ENTRIES SUPPLIED START

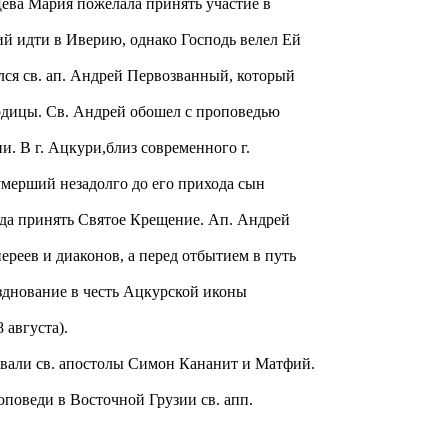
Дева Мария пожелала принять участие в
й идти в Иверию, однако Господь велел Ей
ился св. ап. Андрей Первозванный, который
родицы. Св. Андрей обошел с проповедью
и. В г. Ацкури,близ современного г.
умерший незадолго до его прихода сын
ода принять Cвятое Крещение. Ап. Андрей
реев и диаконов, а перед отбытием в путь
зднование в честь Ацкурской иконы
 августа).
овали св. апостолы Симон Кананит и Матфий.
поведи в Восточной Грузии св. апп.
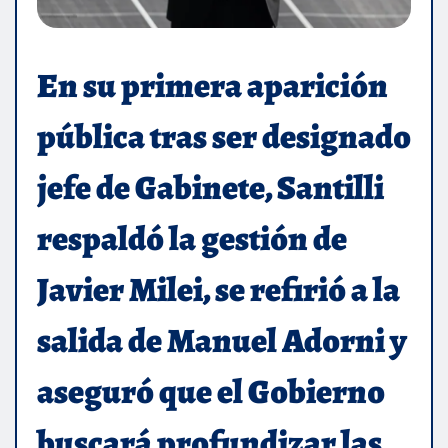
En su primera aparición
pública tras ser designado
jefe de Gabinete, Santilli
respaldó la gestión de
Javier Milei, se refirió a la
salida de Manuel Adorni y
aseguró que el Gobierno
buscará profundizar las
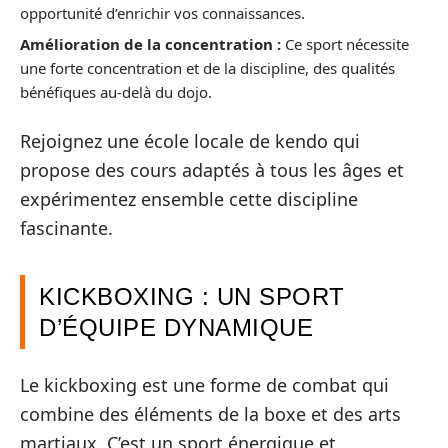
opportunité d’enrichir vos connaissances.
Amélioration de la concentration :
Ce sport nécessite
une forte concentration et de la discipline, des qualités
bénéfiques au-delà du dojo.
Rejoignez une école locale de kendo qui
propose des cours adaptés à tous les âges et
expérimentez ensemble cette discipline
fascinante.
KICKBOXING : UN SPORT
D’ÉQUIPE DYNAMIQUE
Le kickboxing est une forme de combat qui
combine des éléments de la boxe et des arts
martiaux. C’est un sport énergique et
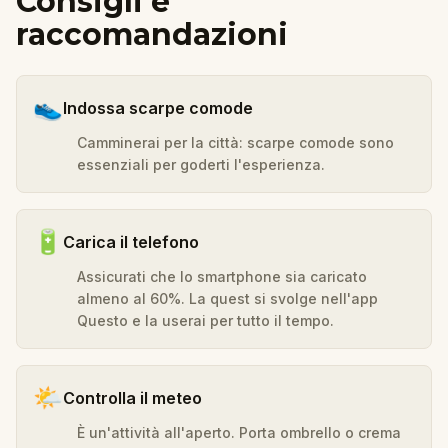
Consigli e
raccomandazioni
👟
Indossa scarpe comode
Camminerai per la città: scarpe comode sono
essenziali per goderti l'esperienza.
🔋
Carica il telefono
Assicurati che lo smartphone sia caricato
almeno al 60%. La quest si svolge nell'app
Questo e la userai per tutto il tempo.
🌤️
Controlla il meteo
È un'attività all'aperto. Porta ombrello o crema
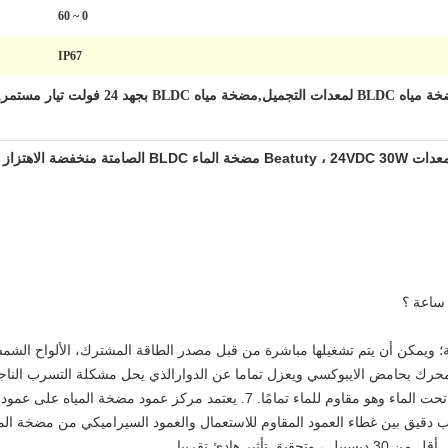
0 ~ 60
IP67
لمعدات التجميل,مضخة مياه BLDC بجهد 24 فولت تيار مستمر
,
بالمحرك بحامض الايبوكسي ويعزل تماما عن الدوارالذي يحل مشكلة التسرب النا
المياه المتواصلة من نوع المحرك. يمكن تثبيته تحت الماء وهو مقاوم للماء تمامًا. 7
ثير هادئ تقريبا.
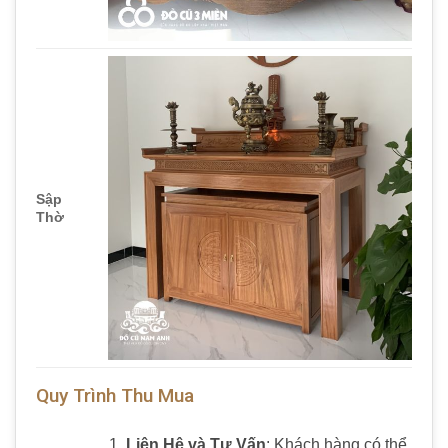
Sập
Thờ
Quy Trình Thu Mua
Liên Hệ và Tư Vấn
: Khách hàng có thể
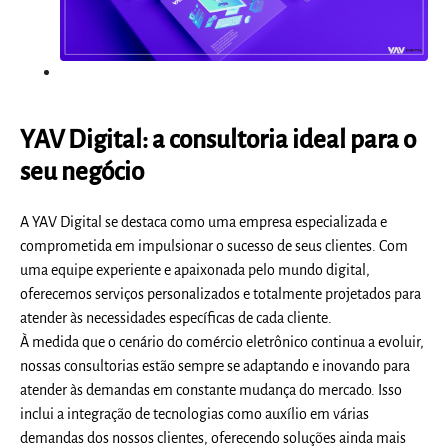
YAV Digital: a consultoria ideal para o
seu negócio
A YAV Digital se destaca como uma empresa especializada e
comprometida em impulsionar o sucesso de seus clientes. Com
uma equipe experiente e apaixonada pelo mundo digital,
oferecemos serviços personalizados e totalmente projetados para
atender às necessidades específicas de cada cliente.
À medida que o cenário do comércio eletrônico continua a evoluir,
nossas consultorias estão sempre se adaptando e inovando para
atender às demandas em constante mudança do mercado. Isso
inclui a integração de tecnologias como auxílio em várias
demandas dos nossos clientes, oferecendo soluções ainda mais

ENTRIES SUPPLIED END
ENTRIES SUPPLIED START

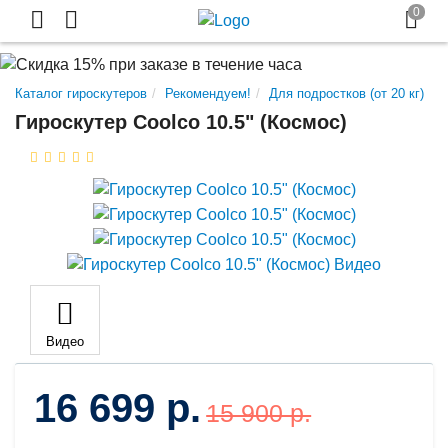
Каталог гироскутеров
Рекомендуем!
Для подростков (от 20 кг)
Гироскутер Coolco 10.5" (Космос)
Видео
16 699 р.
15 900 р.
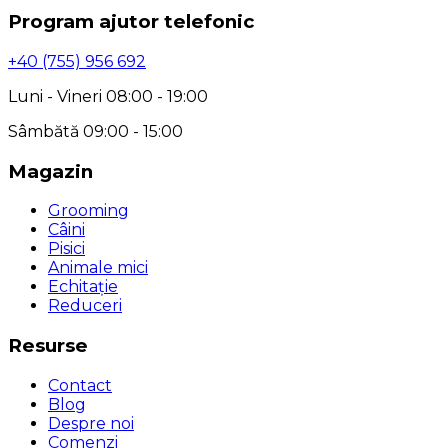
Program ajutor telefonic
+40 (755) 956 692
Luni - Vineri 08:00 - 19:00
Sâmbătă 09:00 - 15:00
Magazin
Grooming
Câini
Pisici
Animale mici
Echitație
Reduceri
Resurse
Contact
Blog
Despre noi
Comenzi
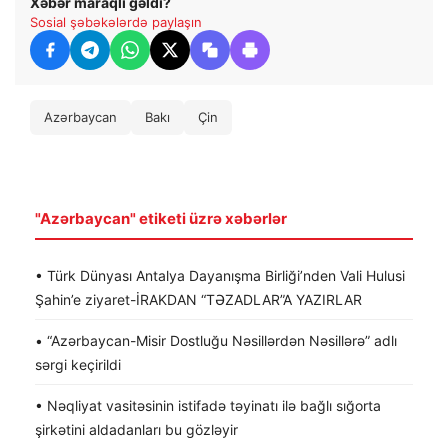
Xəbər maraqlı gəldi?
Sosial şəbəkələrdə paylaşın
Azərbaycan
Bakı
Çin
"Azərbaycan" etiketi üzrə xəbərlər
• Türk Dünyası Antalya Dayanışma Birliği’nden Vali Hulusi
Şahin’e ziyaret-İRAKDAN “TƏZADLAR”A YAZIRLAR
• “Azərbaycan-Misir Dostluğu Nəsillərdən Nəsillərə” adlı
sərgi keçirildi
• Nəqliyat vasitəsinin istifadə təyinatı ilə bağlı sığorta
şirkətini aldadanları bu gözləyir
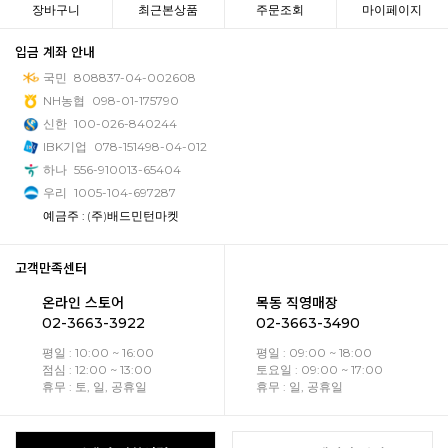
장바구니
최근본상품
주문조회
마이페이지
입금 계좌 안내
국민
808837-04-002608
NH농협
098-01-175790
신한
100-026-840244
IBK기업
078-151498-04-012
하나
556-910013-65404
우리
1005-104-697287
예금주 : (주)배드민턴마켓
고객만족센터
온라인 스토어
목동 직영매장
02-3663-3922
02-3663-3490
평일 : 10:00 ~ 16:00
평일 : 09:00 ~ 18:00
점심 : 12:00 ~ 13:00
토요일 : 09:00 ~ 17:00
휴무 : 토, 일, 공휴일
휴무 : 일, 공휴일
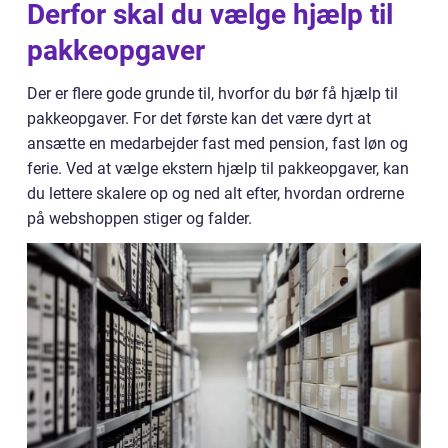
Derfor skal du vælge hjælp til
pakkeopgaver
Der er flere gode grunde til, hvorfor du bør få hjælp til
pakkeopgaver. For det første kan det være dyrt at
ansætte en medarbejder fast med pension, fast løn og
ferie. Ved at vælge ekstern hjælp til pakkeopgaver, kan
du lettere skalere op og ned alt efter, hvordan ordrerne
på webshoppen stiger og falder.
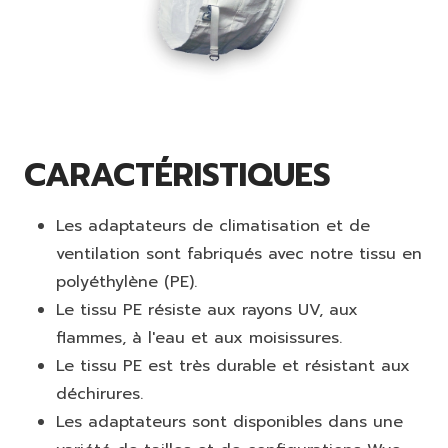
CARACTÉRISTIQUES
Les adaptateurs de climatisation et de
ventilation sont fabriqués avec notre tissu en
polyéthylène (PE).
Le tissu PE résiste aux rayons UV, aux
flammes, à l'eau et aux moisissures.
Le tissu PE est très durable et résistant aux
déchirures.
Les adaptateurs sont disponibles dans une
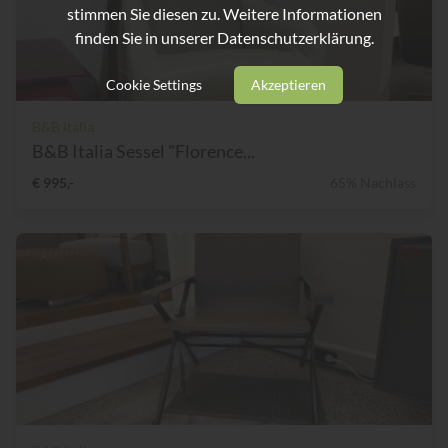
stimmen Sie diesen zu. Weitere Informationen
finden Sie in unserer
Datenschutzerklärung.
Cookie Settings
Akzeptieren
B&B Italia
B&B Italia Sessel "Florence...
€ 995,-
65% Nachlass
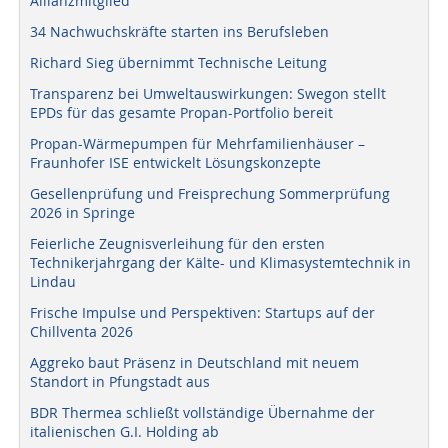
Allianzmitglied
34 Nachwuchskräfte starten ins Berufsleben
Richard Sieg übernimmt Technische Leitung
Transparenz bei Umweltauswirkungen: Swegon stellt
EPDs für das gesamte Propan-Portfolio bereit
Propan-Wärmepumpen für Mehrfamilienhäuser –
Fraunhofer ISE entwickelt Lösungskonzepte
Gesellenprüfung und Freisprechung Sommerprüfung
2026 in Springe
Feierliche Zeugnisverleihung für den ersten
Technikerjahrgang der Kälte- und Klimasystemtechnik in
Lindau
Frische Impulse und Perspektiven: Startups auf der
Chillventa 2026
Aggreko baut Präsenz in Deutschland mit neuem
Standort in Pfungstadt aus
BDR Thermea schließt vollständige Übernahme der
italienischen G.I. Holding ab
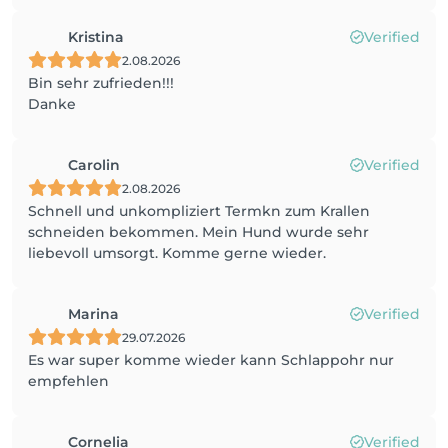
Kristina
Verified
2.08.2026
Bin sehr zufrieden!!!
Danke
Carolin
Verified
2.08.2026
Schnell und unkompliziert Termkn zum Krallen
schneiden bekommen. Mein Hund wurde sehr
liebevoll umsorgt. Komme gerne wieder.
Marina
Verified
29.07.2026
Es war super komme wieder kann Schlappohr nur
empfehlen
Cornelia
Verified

ENTRIES SUPPLIED END

# EXERCISE DETAILS:
In the entries above, find the line containing "Le tissu PE résiste aux rayons UV, aux" and the line containing "Propan-Wärmepumpen für Mehrfamilienhäuser –", then copy both and every line between them exactly, without any picture.

# SOLUTION TO THIS EXERCISE:
Le tissu PE résiste aux rayons UV, aux
flammes, à l'eau et aux moisissures.
Le tissu PE est très durable et résistant aux
déchirures.
Les adaptateurs sont disponibles dans une
stimmen Sie diesen zu. Weitere Informationen
finden Sie in unserer
Datenschutzerklärung.
Cookie Settings
Akzeptieren
B&B Italia
B&B Italia Sessel "Florence...
€ 995,-
65% Nachlass
Allianzmitglied
34 Nachwuchskräfte starten ins Berufsleben
Richard Sieg übernimmt Technische Leitung
Transparenz bei Umweltauswirkungen: Swegon stellt
EPDs für das gesamte Propan-Portfolio bereit
Propan-Wärmepumpen für Mehrfamilienhäuser –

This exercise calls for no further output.